*** Opening of INFORMATION SHOWN ***
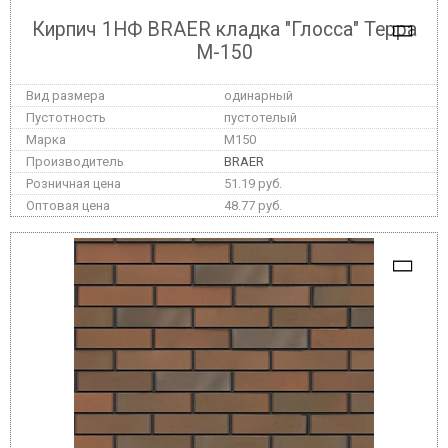
Кирпич 1НФ BRAER кладка "Глосса" Терра
М-150
одинарный
пустотелый
M150
BRAER
51.19 руб.
48.77 руб.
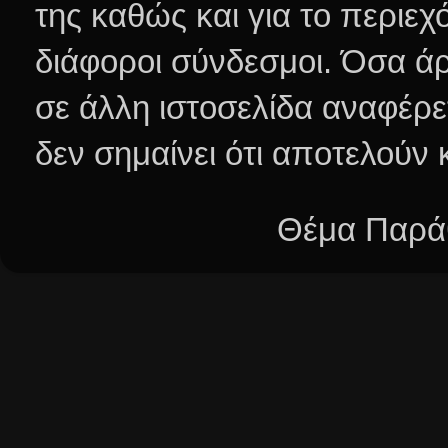
της καθώς και για το περιεχ
διάφοροι σύνδεσμοι.
Όσα άρ
σε άλλη ιστοσελίδα αναφέρε
δεν σημαίνει ότι αποτελούν
Θέμα Παράθ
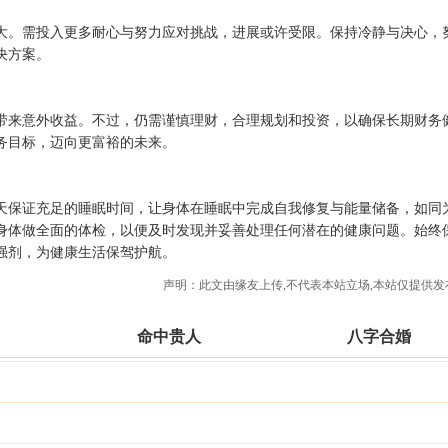
大。需投入更多耐心与努力应对挑战，进展或许受限。保持冷静与决心，
决方案。
带来意外收益。不过，仍需谨慎理财，合理规划和投资，以确保长期财务
务目标，迈向更富裕的未来。
天保证充足的睡眠时间，让身体在睡眠中完成自我修复与能量储备，如同
身体做全面的体检，以便及时发现并妥善处理任何潜在的健康问题。始终
强剂，为健康生活保驾护航。
声明：此文由
缘友
上传,不代表本站立场,本站仅提供发
命中贵人
八字合婚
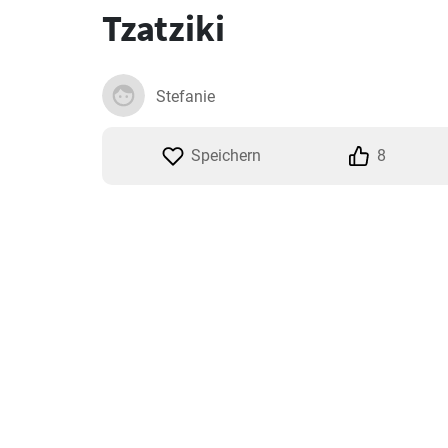
Tzatziki
Stefanie
Speichern
8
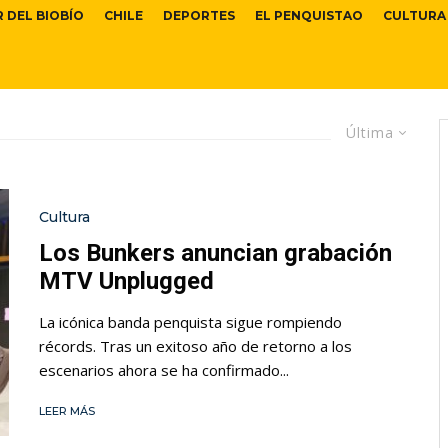
R DEL BIOBÍO
CHILE
DEPORTES
EL PENQUISTAO
CULTURA
Última
Cultura
Los Bunkers anuncian grabación
MTV Unplugged
La icónica banda penquista sigue rompiendo
récords. Tras un exitoso año de retorno a los
escenarios ahora se ha confirmado...
LEER MÁS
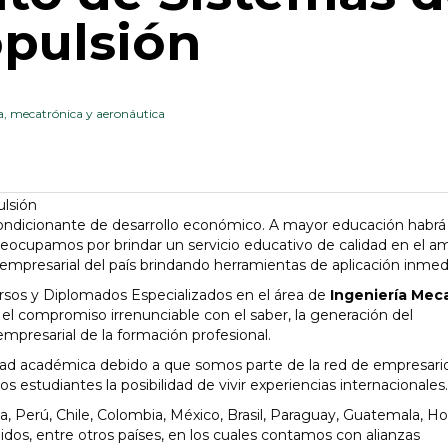
opulsión
, mecatrónica y aeronáutica
condicionante de desarrollo económico. A mayor educación habr
eocupamos por brindar un servicio educativo de calidad en el am
 empresarial del país brindando herramientas de aplicación inmed
rsos y Diplomados Especializados en el área de
Ingeniería Mec
 compromiso irrenunciable con el saber, la generación del
empresarial de la formación profesional.
idad académica debido a que somos parte de la red de empresar
s estudiantes la posibilidad de vivir experiencias internacionales.
 Perú, Chile, Colombia, México, Brasil, Paraguay, Guatemala, Ho
idos, entre otros países, en los cuales contamos con alianzas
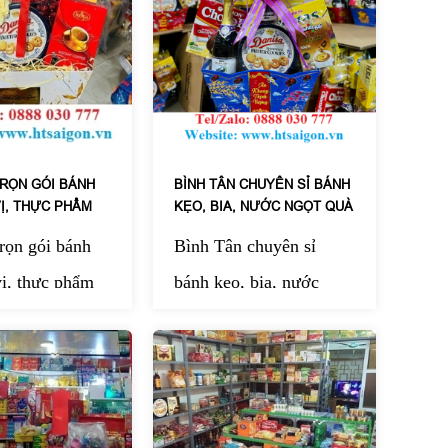
TRỌN GÓI BÁNH
BÌNH TÂN CHUYÊN SỈ BÁNH
VỊ, THỰC PHẨM
KẸO, BIA, NƯỚC NGỌT QUÀ
TẾT CUỐI NĂM
rọn gói bánh
Bình Tân chuyên sỉ
vị, thực phẩm
bánh kẹo, bia, nước
thành lựa chọn
ngọt, quà Tết cuối năm
 của nhiều
là địa điểm được nhiều
iệp và gia
tiểu thương, doanh
dịp xuân về.
nghiệp và đại lý lựa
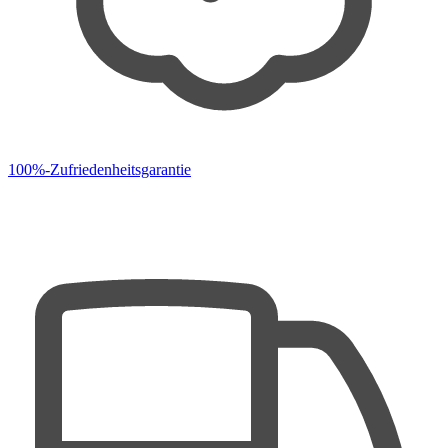
100%-Zufriedenheitsgarantie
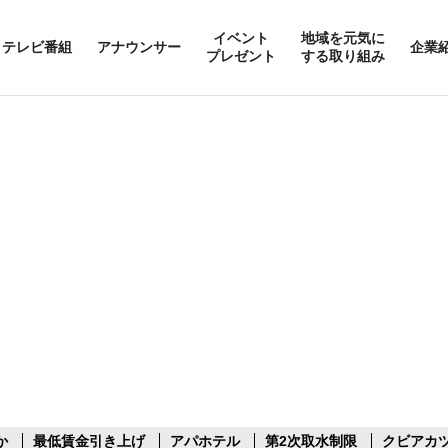
イベント
地域を元気に
テレビ番組
アナウンサー
企業
プレゼント
する取り組み
か
最低賃金引き上げ
アパホテル
第2次取水制限
クビアカ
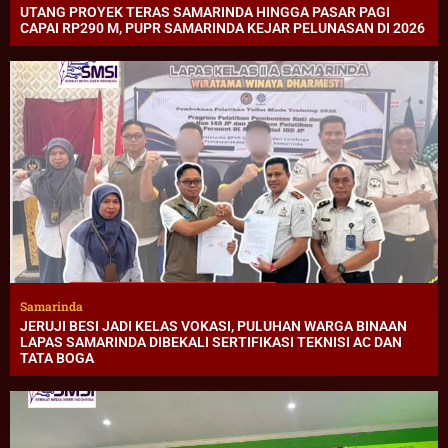
UTANG PROYEK TERAS SAMARINDA HINGGA PASAR PAGI
CAPAI RP290 M, PUPR SAMARINDA KEJAR PELUNASAN DI 2026
Samarinda
JERUJI BESI JADI KELAS VOKASI, PULUHAN WARGA BINAAN
LAPAS SAMARINDA DIBEKALI SERTIFIKASI TEKNISI AC DAN
TATA BOGA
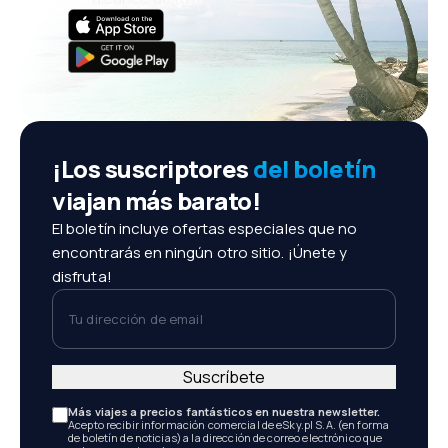
¡Los suscriptores
del boletín
viajan más barato!
El boletín incluye ofertas especiales que no
encontrarás en ningún otro sitio. ¡Únete y
disfruta!
Tu dirección de email
Suscríbete
Más viajes a precios fantásticos en nuestra newsletter.
Acepto recibir información comercial de eSky.pl S.A. (en forma
de boletín de noticias) a la dirección de correo electrónico que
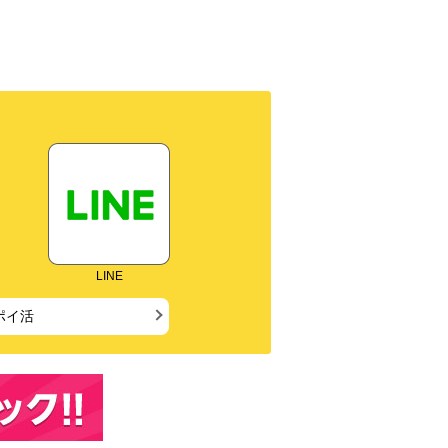
LINE
ポイ活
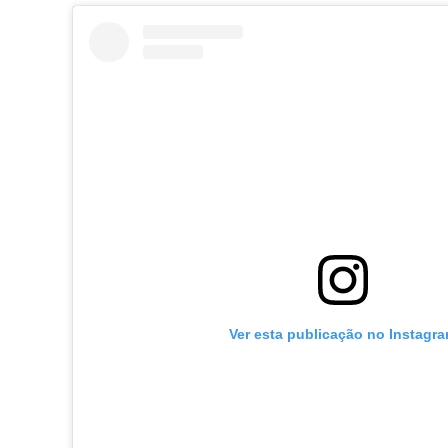
Ver esta publicação no Instagr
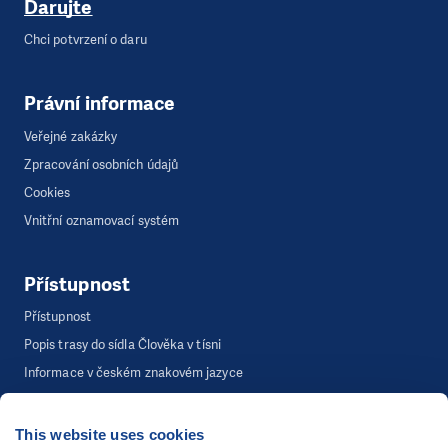
Darujte
Chci potvrzení o daru
Právní informace
Veřejné zakázky
Zpracování osobních údajů
Cookies
Vnitřní oznamovací systém
Přístupnost
Přístupnost
Popis trasy do sídla Člověka v tísni
Informace v českém znakovém jazyce
This website uses cookies
©
Člověk v tísni, o.p.s.
, Šafaříkova 635/24, 120 00 Praha 2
*** Close of INFORMATION SHOWN ***
#### ABOUT THIS EXERCISE
Look through the entries above; copy each line where the string "empresarial" appears.

#### TASK ANSWER
 empresarial del país brindando herramientas de aplicación inmed
empresarial de la formación profesional.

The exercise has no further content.